CoCoSoDa: Effective Contrastive Learning for Code Search

Code search aims to retrieve semantically relevant code snippets for a given natural language query. Recently, many approaches employing contrastive learning have shown promising results on code representation learning and greatly improved the performance of code search. However, there is still a lot of room for improvement in using contrastive learning for code search. In this paper, we propose CoCoSoDa to effectively utilize contrastive learning for code search via two key factors in contrastive learning: data augmentation and negative samples. Specifically, soft data augmentation is to dynamically masking or replacing some tokens with their types for input sequences to generate positive samples. Momentum mechanism is used to generate large and consistent representations of negative samples in a mini-batch through maintaining a queue and a momentum encoder. In addition, multimodal contrastive learning is used to pull together representations of code-query pairs and push apart the unpaired code snippets and queries. We conduct extensive experiments to evaluate the effectiveness of our approach on a large-scale dataset with six programming languages. Experimental results show that: (1) CoCoSoDa outperforms 14 baselines and especially exceeds CodeBERT, GraphCodeBERT, and UniXcoder by 13.3%, 10.5%, and 5.9% on average MRR scores, respectively. (2) The ablation studies show the effectiveness of each component of our approach. (3) We adapt our techniques to several different pre-trained models such as RoBERTa, CodeBERT, and GraphCodeBERT and observe a significant boost in their performance in code search. (4) Our model performs robustly under different hyper-parameters. Furthermore, we perform qualitative and quantitative analyses to explore reasons behind the good performance of our model.
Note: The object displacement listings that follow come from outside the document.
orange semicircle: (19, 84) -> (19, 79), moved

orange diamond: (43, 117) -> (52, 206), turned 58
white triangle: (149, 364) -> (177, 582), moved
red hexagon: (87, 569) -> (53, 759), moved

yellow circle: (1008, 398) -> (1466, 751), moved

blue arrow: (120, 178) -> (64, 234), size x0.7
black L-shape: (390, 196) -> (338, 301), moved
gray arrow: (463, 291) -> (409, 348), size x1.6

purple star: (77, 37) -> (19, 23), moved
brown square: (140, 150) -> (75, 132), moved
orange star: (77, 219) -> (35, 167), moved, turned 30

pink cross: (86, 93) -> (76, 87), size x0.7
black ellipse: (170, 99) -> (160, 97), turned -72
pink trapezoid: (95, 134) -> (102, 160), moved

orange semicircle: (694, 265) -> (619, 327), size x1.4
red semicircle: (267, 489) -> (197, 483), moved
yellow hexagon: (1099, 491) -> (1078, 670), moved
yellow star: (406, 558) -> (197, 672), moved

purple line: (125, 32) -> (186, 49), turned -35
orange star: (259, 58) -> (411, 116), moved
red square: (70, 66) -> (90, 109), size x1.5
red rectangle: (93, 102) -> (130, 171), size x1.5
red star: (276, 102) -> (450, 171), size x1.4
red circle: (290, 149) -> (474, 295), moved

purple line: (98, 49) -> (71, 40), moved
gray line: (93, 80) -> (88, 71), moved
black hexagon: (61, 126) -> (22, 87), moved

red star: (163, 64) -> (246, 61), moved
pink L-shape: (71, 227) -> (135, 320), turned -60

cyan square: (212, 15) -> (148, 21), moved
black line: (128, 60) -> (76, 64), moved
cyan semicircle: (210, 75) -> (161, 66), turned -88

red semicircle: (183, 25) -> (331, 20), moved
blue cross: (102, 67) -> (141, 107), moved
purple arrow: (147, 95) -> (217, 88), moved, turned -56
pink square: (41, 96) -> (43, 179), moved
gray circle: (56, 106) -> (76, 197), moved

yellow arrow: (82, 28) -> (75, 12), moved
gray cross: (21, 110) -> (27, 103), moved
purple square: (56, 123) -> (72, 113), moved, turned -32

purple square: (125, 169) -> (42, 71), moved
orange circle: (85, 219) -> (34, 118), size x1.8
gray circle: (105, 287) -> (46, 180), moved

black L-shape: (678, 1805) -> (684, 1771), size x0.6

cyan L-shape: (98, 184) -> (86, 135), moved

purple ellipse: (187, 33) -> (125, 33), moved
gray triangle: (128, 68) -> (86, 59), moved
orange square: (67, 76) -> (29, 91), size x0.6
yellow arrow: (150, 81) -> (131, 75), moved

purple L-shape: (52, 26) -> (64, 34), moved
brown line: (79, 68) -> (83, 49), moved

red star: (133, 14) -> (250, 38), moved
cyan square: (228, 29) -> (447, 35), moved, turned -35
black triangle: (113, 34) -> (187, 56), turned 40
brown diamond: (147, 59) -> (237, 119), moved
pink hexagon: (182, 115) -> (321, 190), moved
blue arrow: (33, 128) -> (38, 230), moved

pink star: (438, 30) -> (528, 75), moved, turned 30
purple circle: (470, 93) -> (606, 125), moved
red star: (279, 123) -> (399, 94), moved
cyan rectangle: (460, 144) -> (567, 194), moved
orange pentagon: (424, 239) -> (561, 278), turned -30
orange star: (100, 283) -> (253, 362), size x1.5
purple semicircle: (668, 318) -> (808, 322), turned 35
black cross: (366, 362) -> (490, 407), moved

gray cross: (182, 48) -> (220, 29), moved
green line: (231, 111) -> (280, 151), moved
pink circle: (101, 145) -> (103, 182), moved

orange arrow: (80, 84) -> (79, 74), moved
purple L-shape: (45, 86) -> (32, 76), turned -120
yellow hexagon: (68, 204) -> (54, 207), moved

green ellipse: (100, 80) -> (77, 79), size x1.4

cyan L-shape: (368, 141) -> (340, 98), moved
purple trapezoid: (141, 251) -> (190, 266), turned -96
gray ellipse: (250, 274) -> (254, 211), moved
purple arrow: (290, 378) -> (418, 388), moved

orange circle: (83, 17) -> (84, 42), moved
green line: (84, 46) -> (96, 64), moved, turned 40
翻译：代码搜索旨在针对给定的自然语言查询检索语义相关的代码片段。近期，许多采用对比学习的方法在代码表示学习上展现了令人期待的结果，并显著提升了代码搜索的性能。然而，在代码搜索中应用对比学习仍存在大量改进空间。本文提出CoCoSoDa，通过对比学习中的两个关键因素——数据增强和负样本——有效利用对比学习进行代码搜索。具体而言，软数据增强通过对输入序列动态掩码或替换部分词元为其类型来生成正样本；动量机制则通过维护一个队列和动量编码器，在小型批处理中生成大规模且一致的负样本表示。此外，多模态对比学习用于拉近代码-查询对的表示，并推远未配对的代码片段与查询。我们在包含六种编程语言的大规模数据集上开展了广泛实验以评估方法有效性。实验结果表明：（1）CoCoSoDa超越14个基线方法，尤其在平均MRR分数上分别超过CodeBERT、GraphCodeBERT和UniXcoder达13.3%、10.5%和5.9%。（2）消融实验验证了方法各组成部分的有效性。（3）我们将技术适配至RoBERTa、CodeBERT和GraphCodeBERT等不同预训练模型，观察到其在代码搜索性能上的显著提升。（4）模型在不同超参数下表现稳健。此外，我们通过定性和定量分析探究模型优异表现背后的原因。